Mount Shasta HS grad wins national Master's thesis award

Staff Writer
Mount Shasta Herald
Anna Scofield-Clark holds the 2015 national award she won from the Agricultural and Applied Economics Association for her Master's thesis work. Roger Coupal, left, was one of her advisors and the department head of the Department of Agricultural and Applied Economics at the University of Wyoming. Don McLeod, right, her major advisor, is a professor in the Department of Agricultural and Applied Economics.

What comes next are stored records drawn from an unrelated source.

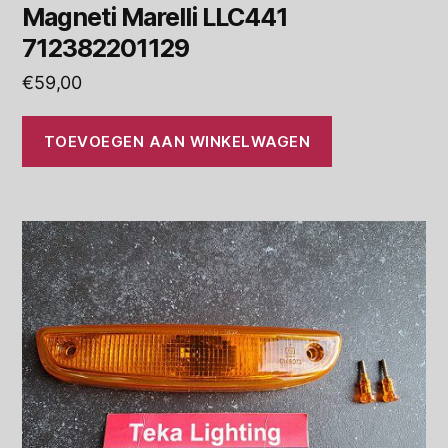
Magneti Marelli LLC441
712382201129
€
59,00
TOEVOEGEN AAN WINKELWAGEN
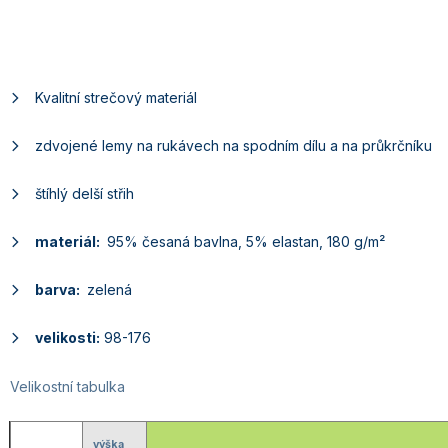
Kvalitní strečový materiál
zdvojené lemy na rukávech na spodním dílu a na průkrčníku
štíhlý delší střih
materiál:
95% česaná bavlna, 5% elastan, 180 g/m²
barva:
zelená
velikosti:
98-176
Velikostní tabulka
výška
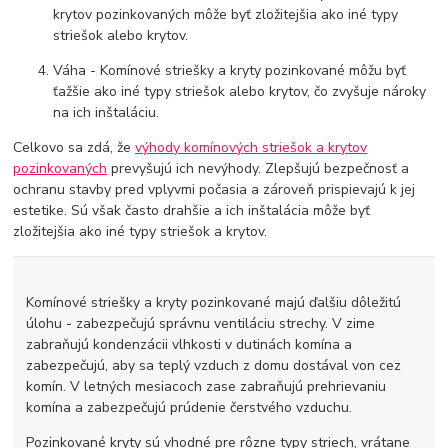
krytov pozinkovaných môže byť zložitejšia ako iné typy
striešok alebo krytov.
Váha - Komínové striešky a kryty pozinkované môžu byť
ťažšie ako iné typy striešok alebo krytov, čo zvyšuje nároky
na ich inštaláciu.
Celkovo sa zdá, že
výhody komínových striešok a krytov
pozinkovaných
prevyšujú ich nevýhody. Zlepšujú bezpečnosť a
ochranu stavby pred vplyvmi počasia a zároveň prispievajú k jej
estetike. Sú však často drahšie a ich inštalácia môže byť
zložitejšia ako iné typy striešok a krytov.
Komínové striešky a kryty pozinkované majú ďalšiu dôležitú
úlohu - zabezpečujú správnu ventiláciu strechy. V zime
zabraňujú kondenzácii vlhkosti v dutinách komína a
zabezpečujú, aby sa teplý vzduch z domu dostával von cez
komín. V letných mesiacoch zase zabraňujú prehrievaniu
komína a zabezpečujú prúdenie čerstvého vzduchu.
Pozinkované kryty sú vhodné pre rôzne typy striech, vrátane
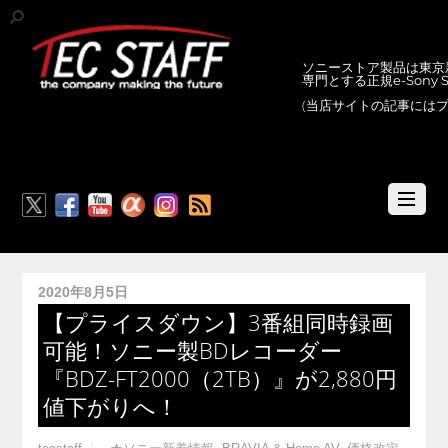
ソニーストア製品は東京新
専門とする正規e-Sony
(当店サイトの記事には
RSS
2020年8月5日
【プライスダウン】3番組同時録画
可能！ソニー製BDレコーダー
『BDZ-FT2000（2TB）』が2,880円
値下がりへ！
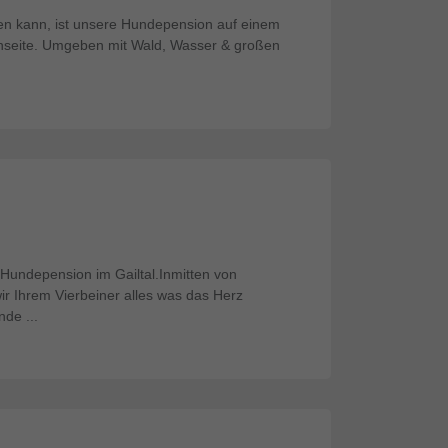
ken kann, ist unsere Hundepension auf einem
seite. Umgeben mit Wald, Wasser & großen
e Hundepension im Gailtal.Inmitten von
r Ihrem Vierbeiner alles was das Herz
de ...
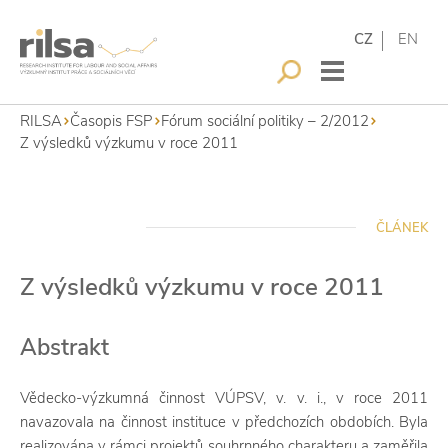
CZ
EN
RILSA
Časopis FSP
Fórum sociální politiky – 2/2012
Z výsledků výzkumu v roce 2011
ČLÁNEK
Z výsledků výzkumu v roce 2011
Abstrakt
Vědecko-výzkumná činnost VÚPSV, v. v. i., v roce 2011
navazovala na činnost instituce v předchozích obdobích. Byla
realizována v rámci projektů souhrnného charakteru a zaměřila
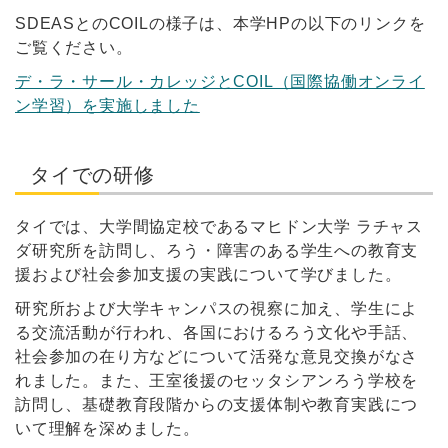
SDEASとのCOILの様子は、本学HPの以下のリンクを
ご覧ください。
デ・ラ・サール・カレッジとCOIL（国際協働オンライ
ン学習）を実施しました
タイでの研修
タイでは、大学間協定校であるマヒドン大学 ラチャス
ダ研究所を訪問し、ろう・障害のある学生への教育支
援および社会参加支援の実践について学びました。
研究所および大学キャンパスの視察に加え、学生によ
る交流活動が行われ、各国におけるろう文化や手話、
社会参加の在り方などについて活発な意見交換がなさ
れました。また、王室後援のセッタシアンろう学校を
訪問し、基礎教育段階からの支援体制や教育実践につ
いて理解を深めました。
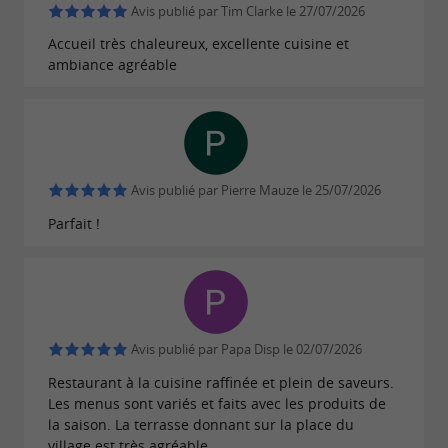
Avis publié par Tim Clarke le 27/07/2026
comme le scone, le cheesecake, les
maison
Accueil très chaleureux, excellente cuisine et
cookies ou la tourte des Pyrénées.
ambiance agréable
Toutes les recettes sont élaborées à partir de
produits frais, locaux et de saison avec des plats qui
changent régulièrement tout au long de l’année.
Avis publié par Pierre Mauze le 25/07/2026
Parfait !
Des événements gourmands et animés à
ne pas manquer
Vous êtes conquis par la cuisine du restaurant
Avis publié par Papa Disp le 02/07/2026
Le Sémial ? Complétez votre découverte
Restaurant à la cuisine raffinée et plein de saveurs.
gustative par
!
le brunch du dimanche matin
Les menus sont variés et faits avec les produits de
la saison. La terrasse donnant sur la place du
Servi sous forme de buffet, il est composé de
village est très agréable.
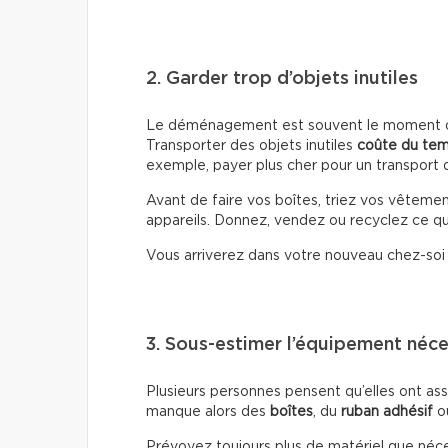
2. Garder trop d’objets inutiles
Le déménagement est souvent le moment où 
Transporter des objets inutiles
coûte du te
exemple, payer plus cher pour un transport d
Avant de faire vos boîtes, triez vos vêtemen
appareils. Donnez, vendez ou recyclez ce que
Vous arriverez dans votre nouveau chez-so
3. Sous-estimer l’équipement néce
Plusieurs personnes pensent qu’elles ont ass
manque alors des
boîtes
, du
ruban adhésif
o
Prévoyez toujours plus de matériel que nécessa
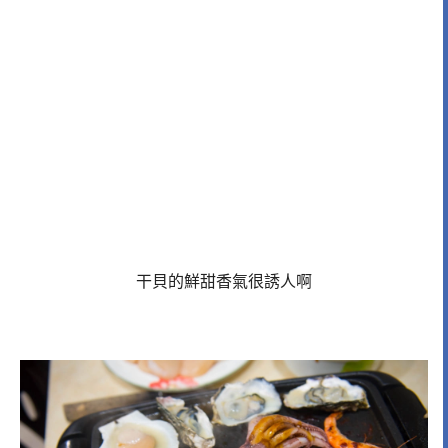
干貝的鮮甜香氣很誘人啊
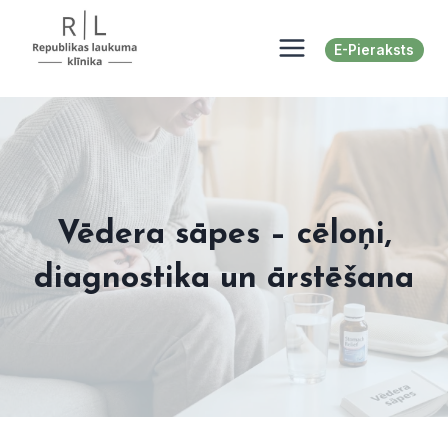
Skip
to
E-Pieraksts
content
Vēdera sāpes – cēloņi,
diagnostika un ārstēšana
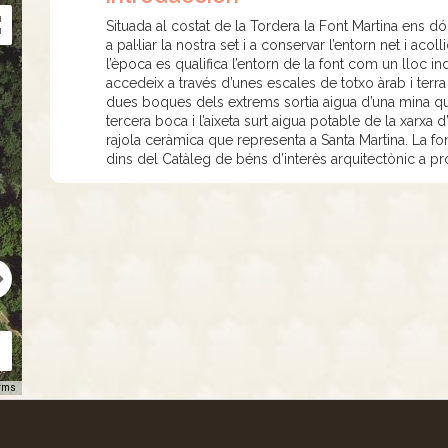
Situada al costat de la Tordera la Font Martina ens 
a pal·liar la nostra set i a conservar l’entorn net i aco
l’època es qualifica l’entorn de la font com un lloc ind
accedeix a través d’unes escales de totxo àrab i terra
dues boques dels extrems sortia aigua d’una mina qu
tercera boca i l’aixeta surt aigua potable de la xarxa
rajola ceràmica que representa a Santa Martina. La fon
dins del Catàleg de béns d’interès arquitectònic a pro
rms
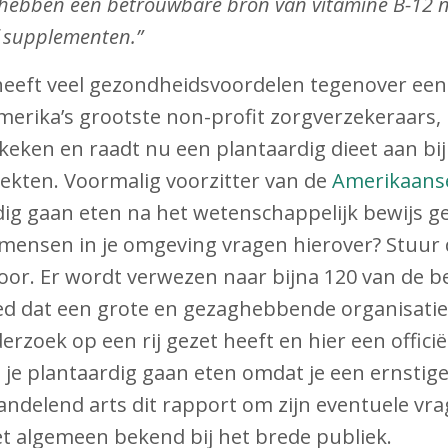
hebben een betrouwbare bron van vitamine B-12 n
f supplementen.”
heeft veel gezondheidsvoordelen tegenover een
Amerika’s grootste non-profit zorgverzekeraars,
keken en raadt nu een plantaardig dieet aan bij
kten. Voormalig voorzitter van de
Amerikaans
dig gaan eten na het wetenschappelijk bewijs ge
 mensen in je omgeving vragen hierover? Stuur 
oor. Er wordt verwezen naar bijna 120 van de b
ed dat een grote en gezaghebbende organisatie 
rzoek op een rij gezet heeft en hier een officië
 je plantaardig gaan eten omdat je een ernstige
ndelend arts dit rapport om zijn eventuele vra
t algemeen bekend bij het brede publiek.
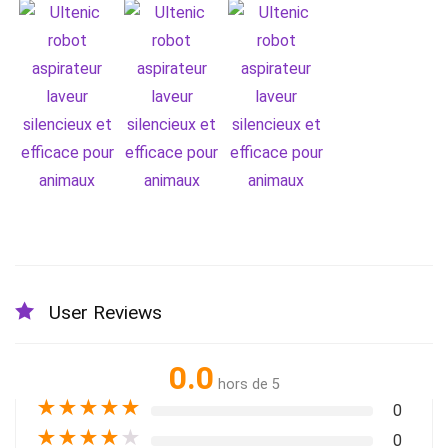
User Reviews
0.0
hors de 5
★
★
★
★
★
0
★
★
★
★
★
0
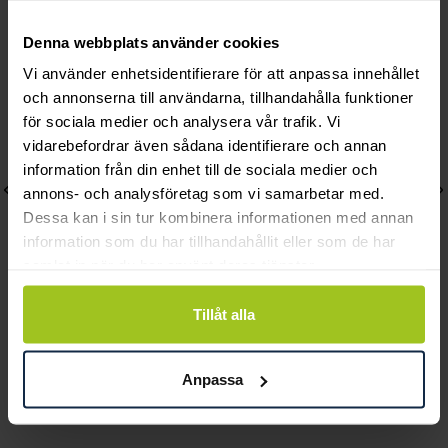
Andra köpte också
Denna webbplats använder cookies
Vi använder enhetsidentifierare för att anpassa innehållet
och annonserna till användarna, tillhandahålla funktioner
för sociala medier och analysera vår trafik. Vi
vidarebefordrar även sådana identifierare och annan
information från din enhet till de sociala medier och
annons- och analysföretag som vi samarbetar med.
Dessa kan i sin tur kombinera informationen med annan
information som du har tillhandahållit eller som de har
samlat in när du har använt deras tjänster.
Tillåt alla
Classic
Classic
Robyn örhängen 18K
Robyn hänge 18K
Anpassa
rödguld 2x0,20 ct
rödguld 0,05 ct
Pris
17 540 kr
:
17 540 kr
Pris
3 250 kr
:
3 250 kr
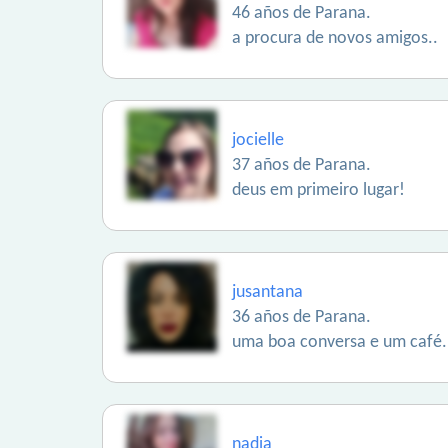
46 años de Parana.
a procura de novos amigos..
jocielle
37 años de Parana.
deus em primeiro lugar!
jusantana
36 años de Parana.
uma boa conversa e um café. 
nadia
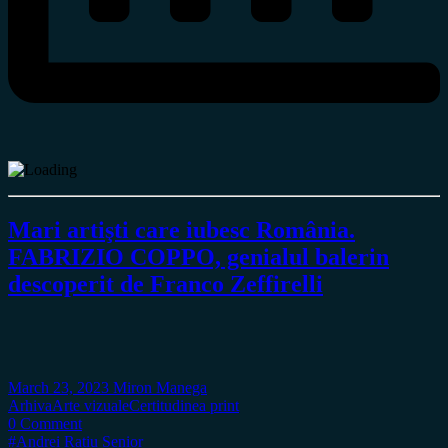
Mari artişti care iubesc România.
FABRIZIO COPPO, genialul balerin
descoperit de Franco Zeffirelli
March 23, 2023
Miron Manega
Arhiva
Arte vizuale
Certitudinea print
0 Comment
#Andrei Ratiu Senior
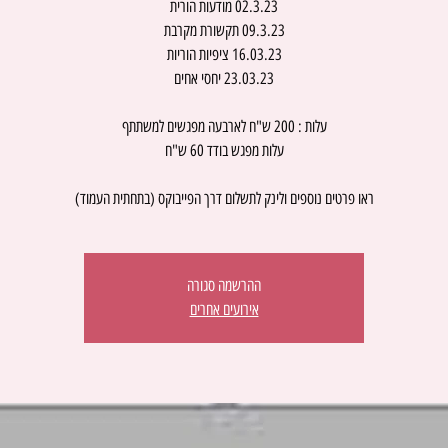
ראו פרטים נוספים ולינק לתשלום דרך הפייבוקס (בתחתית העמוד)
ההרשמה סגורה
אירועים אחרים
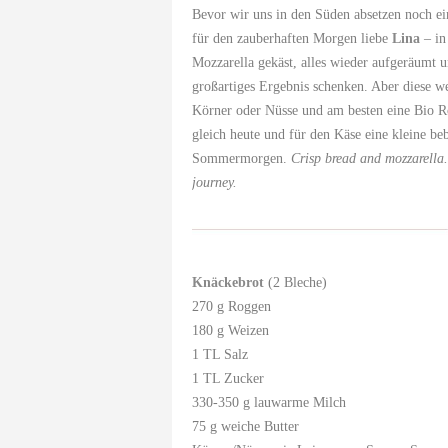
Bevor wir uns in den Süden absetzen noch e
für den zauberhaften Morgen liebe
Lina
– in
Mozzarella gekäst, alles wieder aufgeräumt 
großartiges Ergebnis schenken. Aber diese w
Körner oder Nüsse und am besten eine Bio Ro
gleich heute und für den Käse eine kleine be
Sommermorgen.
Crisp bread and mozzarella
journey.
Knäckebrot
(2 Bleche)
270 g Roggen
180 g Weizen
1 TL Salz
1 TL Zucker
330-350 g lauwarme Milch
75 g weiche Butter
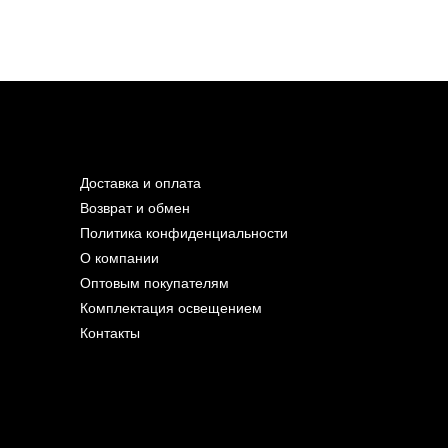
Доставка и оплата
Возврат и обмен
Политика конфиденциальности
О компании
Оптовым покупателям
Комплектация освещением
Контакты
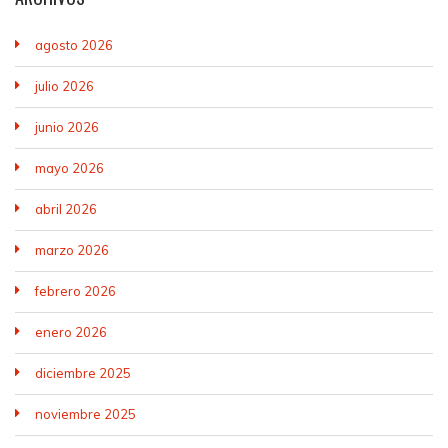
agosto 2026
julio 2026
junio 2026
mayo 2026
abril 2026
marzo 2026
febrero 2026
enero 2026
diciembre 2025
noviembre 2025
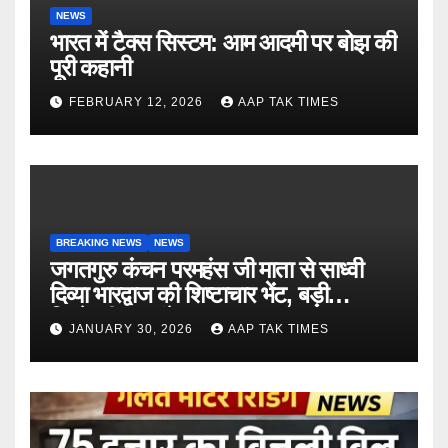
NEWS
भारत में टैक्स सिस्टम: आम आदमी पर बोझ की
पूरी कहानी
FEBRUARY 12, 2026
AAP TAK TIMES
BREAKING NEWS
NEWS
जगतगुरु कंचन परमहंस जी माता से साध्वी
दिव्या भारद्वाज की शिष्टाचार भेंट, बड़ी
जिम्मेदारी का संकेत
JANUARY 30, 2026
AAP TAK TIMES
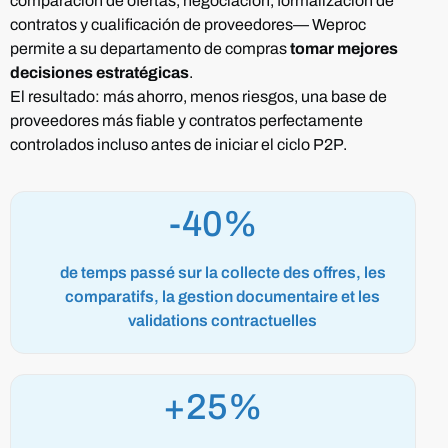
comparación de ofertas, negociación, formalización de
contratos y cualificación de proveedores— Weproc
permite a su departamento de compras
tomar mejores
decisiones estratégicas
.
El resultado: más ahorro, menos riesgos, una base de
proveedores más fiable y contratos perfectamente
controlados incluso antes de iniciar el ciclo P2P.
-40%
de temps passé sur la collecte des offres, les
comparatifs, la gestion documentaire et les
validations contractuelles
+25%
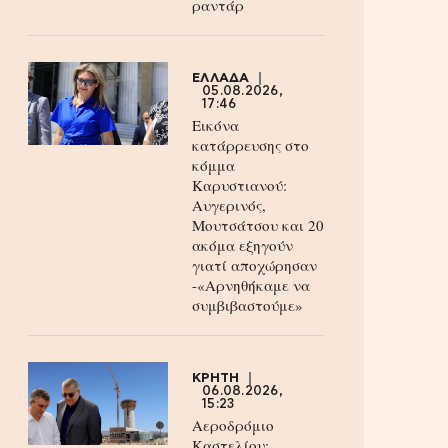
ραντάρ
ΕΛΛΑΔΑ
05.08.2026,
17:46
Εικόνα
κατάρρευσης στο
κόμμα
Καρυστιανού:
Αυγερινός,
Μουτσάτσου και 20
ακόμα εξηγούν
γιατί αποχώρησαν
-«Αρνηθήκαμε να
συμβιβαστούμε»
ΚΡΗΤΗ
06.08.2026,
15:23
Αεροδρόμιο
Καστελίου:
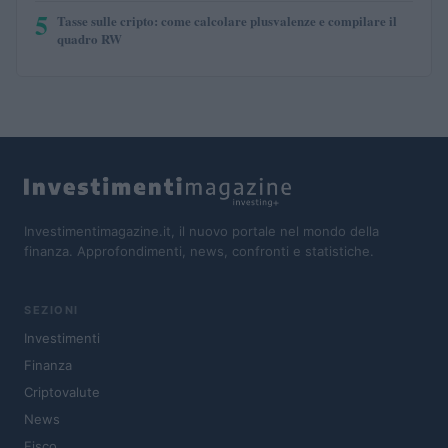
5
Tasse sulle cripto: come calcolare plusvalenze e compilare il
quadro RW
Investimentimagazine.it, il nuovo portale nel mondo della
finanza. Approfondimenti, news, confronti e statistiche.
SEZIONI
Investimenti
Finanza
Criptovalute
News
Fisco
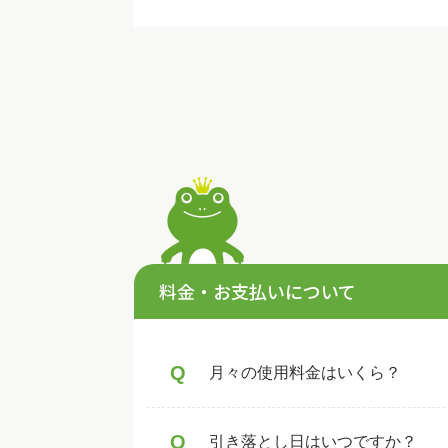
料金・お支払いについて
Q
月々の使用料金はいくら？
Q
引き落とし日はいつですか？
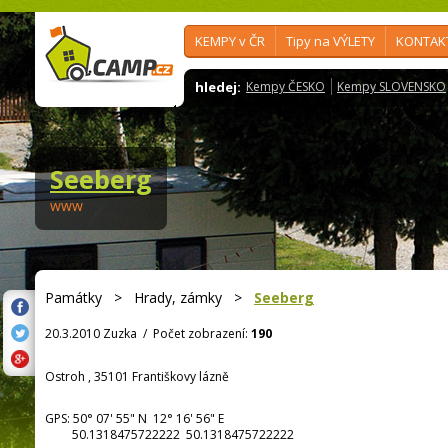
KEMPY v ČR
Tipy na VÝLETY
KONTAK
hledej:
Kempy ČESKO
Kempy SLOVENSKO
Seeberg
www
Památky
>
Hrady, zámky
>
Seeberg
20.3.2010 Zuzka
/
Počet zobrazení:
190
Ostroh , 35101 Františkovy lázně
GPS:
50° 07' 55"
N
12° 16' 56"
E
50.1318475722222 50.1318475722222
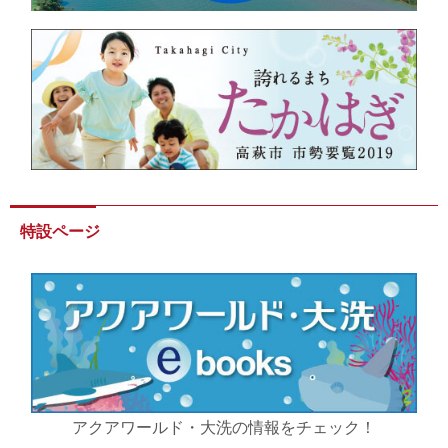
特設ページ
アクアワールド・大洗の情報をチェック！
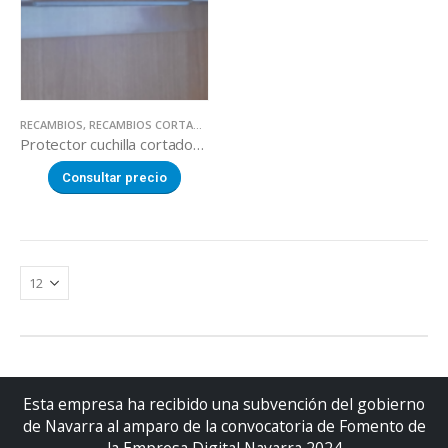
RECAMBIOS
,
RECAMBIOS CORTADORES DE FRUTA
Protector cuchilla cortador frutas
Consultar precio
Esta empresa ha recibido una subvención del gobierno
de Navarra al amparo de la convocatoria de Fomento de
la Empresa Digital Navarra 2024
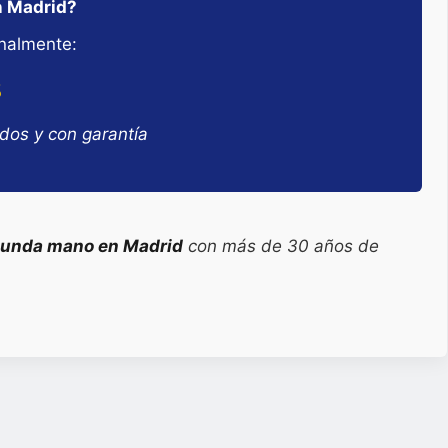
n Madrid?
nalmente:
8
ados y con garantía
gunda mano en Madrid
con más de 30 años de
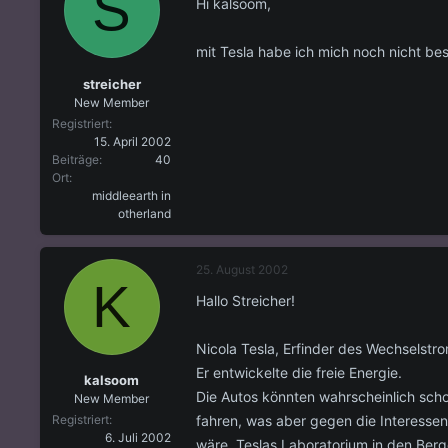
S
Hi kalsoom,
mit Tesla habe ich mich noch nicht be
streicher
New Member
Registriert
15. April 2002
Beiträge
40
Ort
middleearth in
otherland
25. August 2002
K
Hallo Streicher!
Nicola Tesla, Erfinder des Wechselstro
Er entwickelte die freie Energie.
kalsoom
Die Autos könnten wahrscheinlich sch
New Member
fahren, was aber gegen die Interesse
Registriert
6. Juli 2002
wäre. Teslas Laboratorium in den Ber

Scofield-Clark is a 2003 graduate of Mount Shasta High School.

Mount Shasta High School graduate Anna Scofield-Clark won the 2015 National Award from the Agricultural and Applied Economics Association for her Master’s thesis.

A wildland firefighter for seven seasons, Scofield-Clark wrote her thesis on how the spatial pattern of residential development impacts federal fire suppression expenditures.

A 2014 master’s graduate of the University of Wyoming, her research was the source for a Wyoming Open Spaces Initiative report titled “Residential Development Effects on Firefighting Costs in the Wildland-Urban Interface.”

She and her co-authors, including her thesis advisors at the University of Wyoming, suggest strategic land-use planning can increase firefighting efficiency and reduce wildfire suppression costs.

The report is available online from the University of Wyoming Extension at bit.ly/Firedevelopmentcost.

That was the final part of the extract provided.